Ok, so straight up, we tried several varieties of cocktail recipes in an attempt to find you the ULTIMATE Thanksgiving day cocktail. It needed to be perfect. It needed to be delicious. It needed to get you through 12 hours with the in-laws. But nothing, absolutely nothing satisfied our requirements.
We tried. Trust us, we did. We tried Jell-o shots. We tried Apple Cider Margaritas. We tried Apple Pie Bourbon shots. We Googled day and night. And Google supplied us with a never-ending supply of cupcake-delicious cocktails. Go ahead, Google Thanksgiving drink recipes and watch your screen fill with an amazing array of delicious pictures. But let’s be honest, unless you identify as Martha Stewart, nothing’s realistic.
That’s right. Nothing foot the bill. Nothing. Who has pear juice lying around? Or apricot brandy in their liquor cabinet? What are we, the Marquis de Gramont? No. So, we began to despair. How were we supposed to listen to Uncle Ted talk about politics while grating nutmeg? How could we measure the exact amount of cinnamon whisky while listening to mom complain about dad’s sex life? Worst of all, who the hell has time to make cinnamon whiskey? Nobody.
All appeared lost
We were about to throw in the towel, distraught at having to be sober while watching the Lions play football. When out of the blue, we found our shining light of perpetual wisdom. Great-Grandma Alice.

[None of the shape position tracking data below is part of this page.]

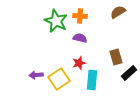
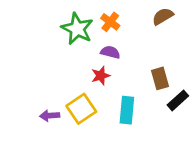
orange cross: (80, 16) -> (110, 22), turned 32
red star: (79, 63) -> (101, 76), moved
purple arrow: (36, 75) -> (50, 116), moved

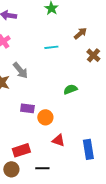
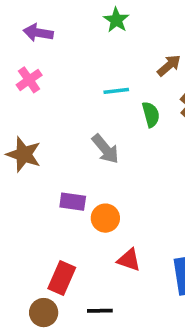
gray arrow: (20, 70) -> (105, 149), moved
green semicircle: (70, 89) -> (151, 114), moved, turned 96
red rectangle: (21, 150) -> (62, 278), turned -48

That’s right, Great-Grandma Alice—Survivor of the Great Depression, Valiant stalwart during World War II, Maker of many a Thanksgiving turkeys—popped up from her wheelchair and strutted to the liquor cabinet like a cowboy sore from his horse. She kicked open the door and dug deep in the shadows of the cabinet. Glasses bottles clattered. Dust floated in the air. She coughed, then mumbled, “There you are, my old friend.”
Stepping back from the cupboard, she held a bottle of Wild Turkey over her head as if she drew Excalibur from the stone. Instantly, she pivoted to the China cabinet, grabbed a crystal glass with her wrinkled hand, and poured herself three fat-fingers worth of the Dirty Bird. And as quickly as it was poured, it was gone.
Salvation
This shining beacon of Thanksgiving enlightenment shook us to our senses and saved our holiday spirit. We threw all of the ridiculous drink recipes into the trash and found solace in her old wisdom. There was only one answer to our dilemma, and it was this—Bourbon.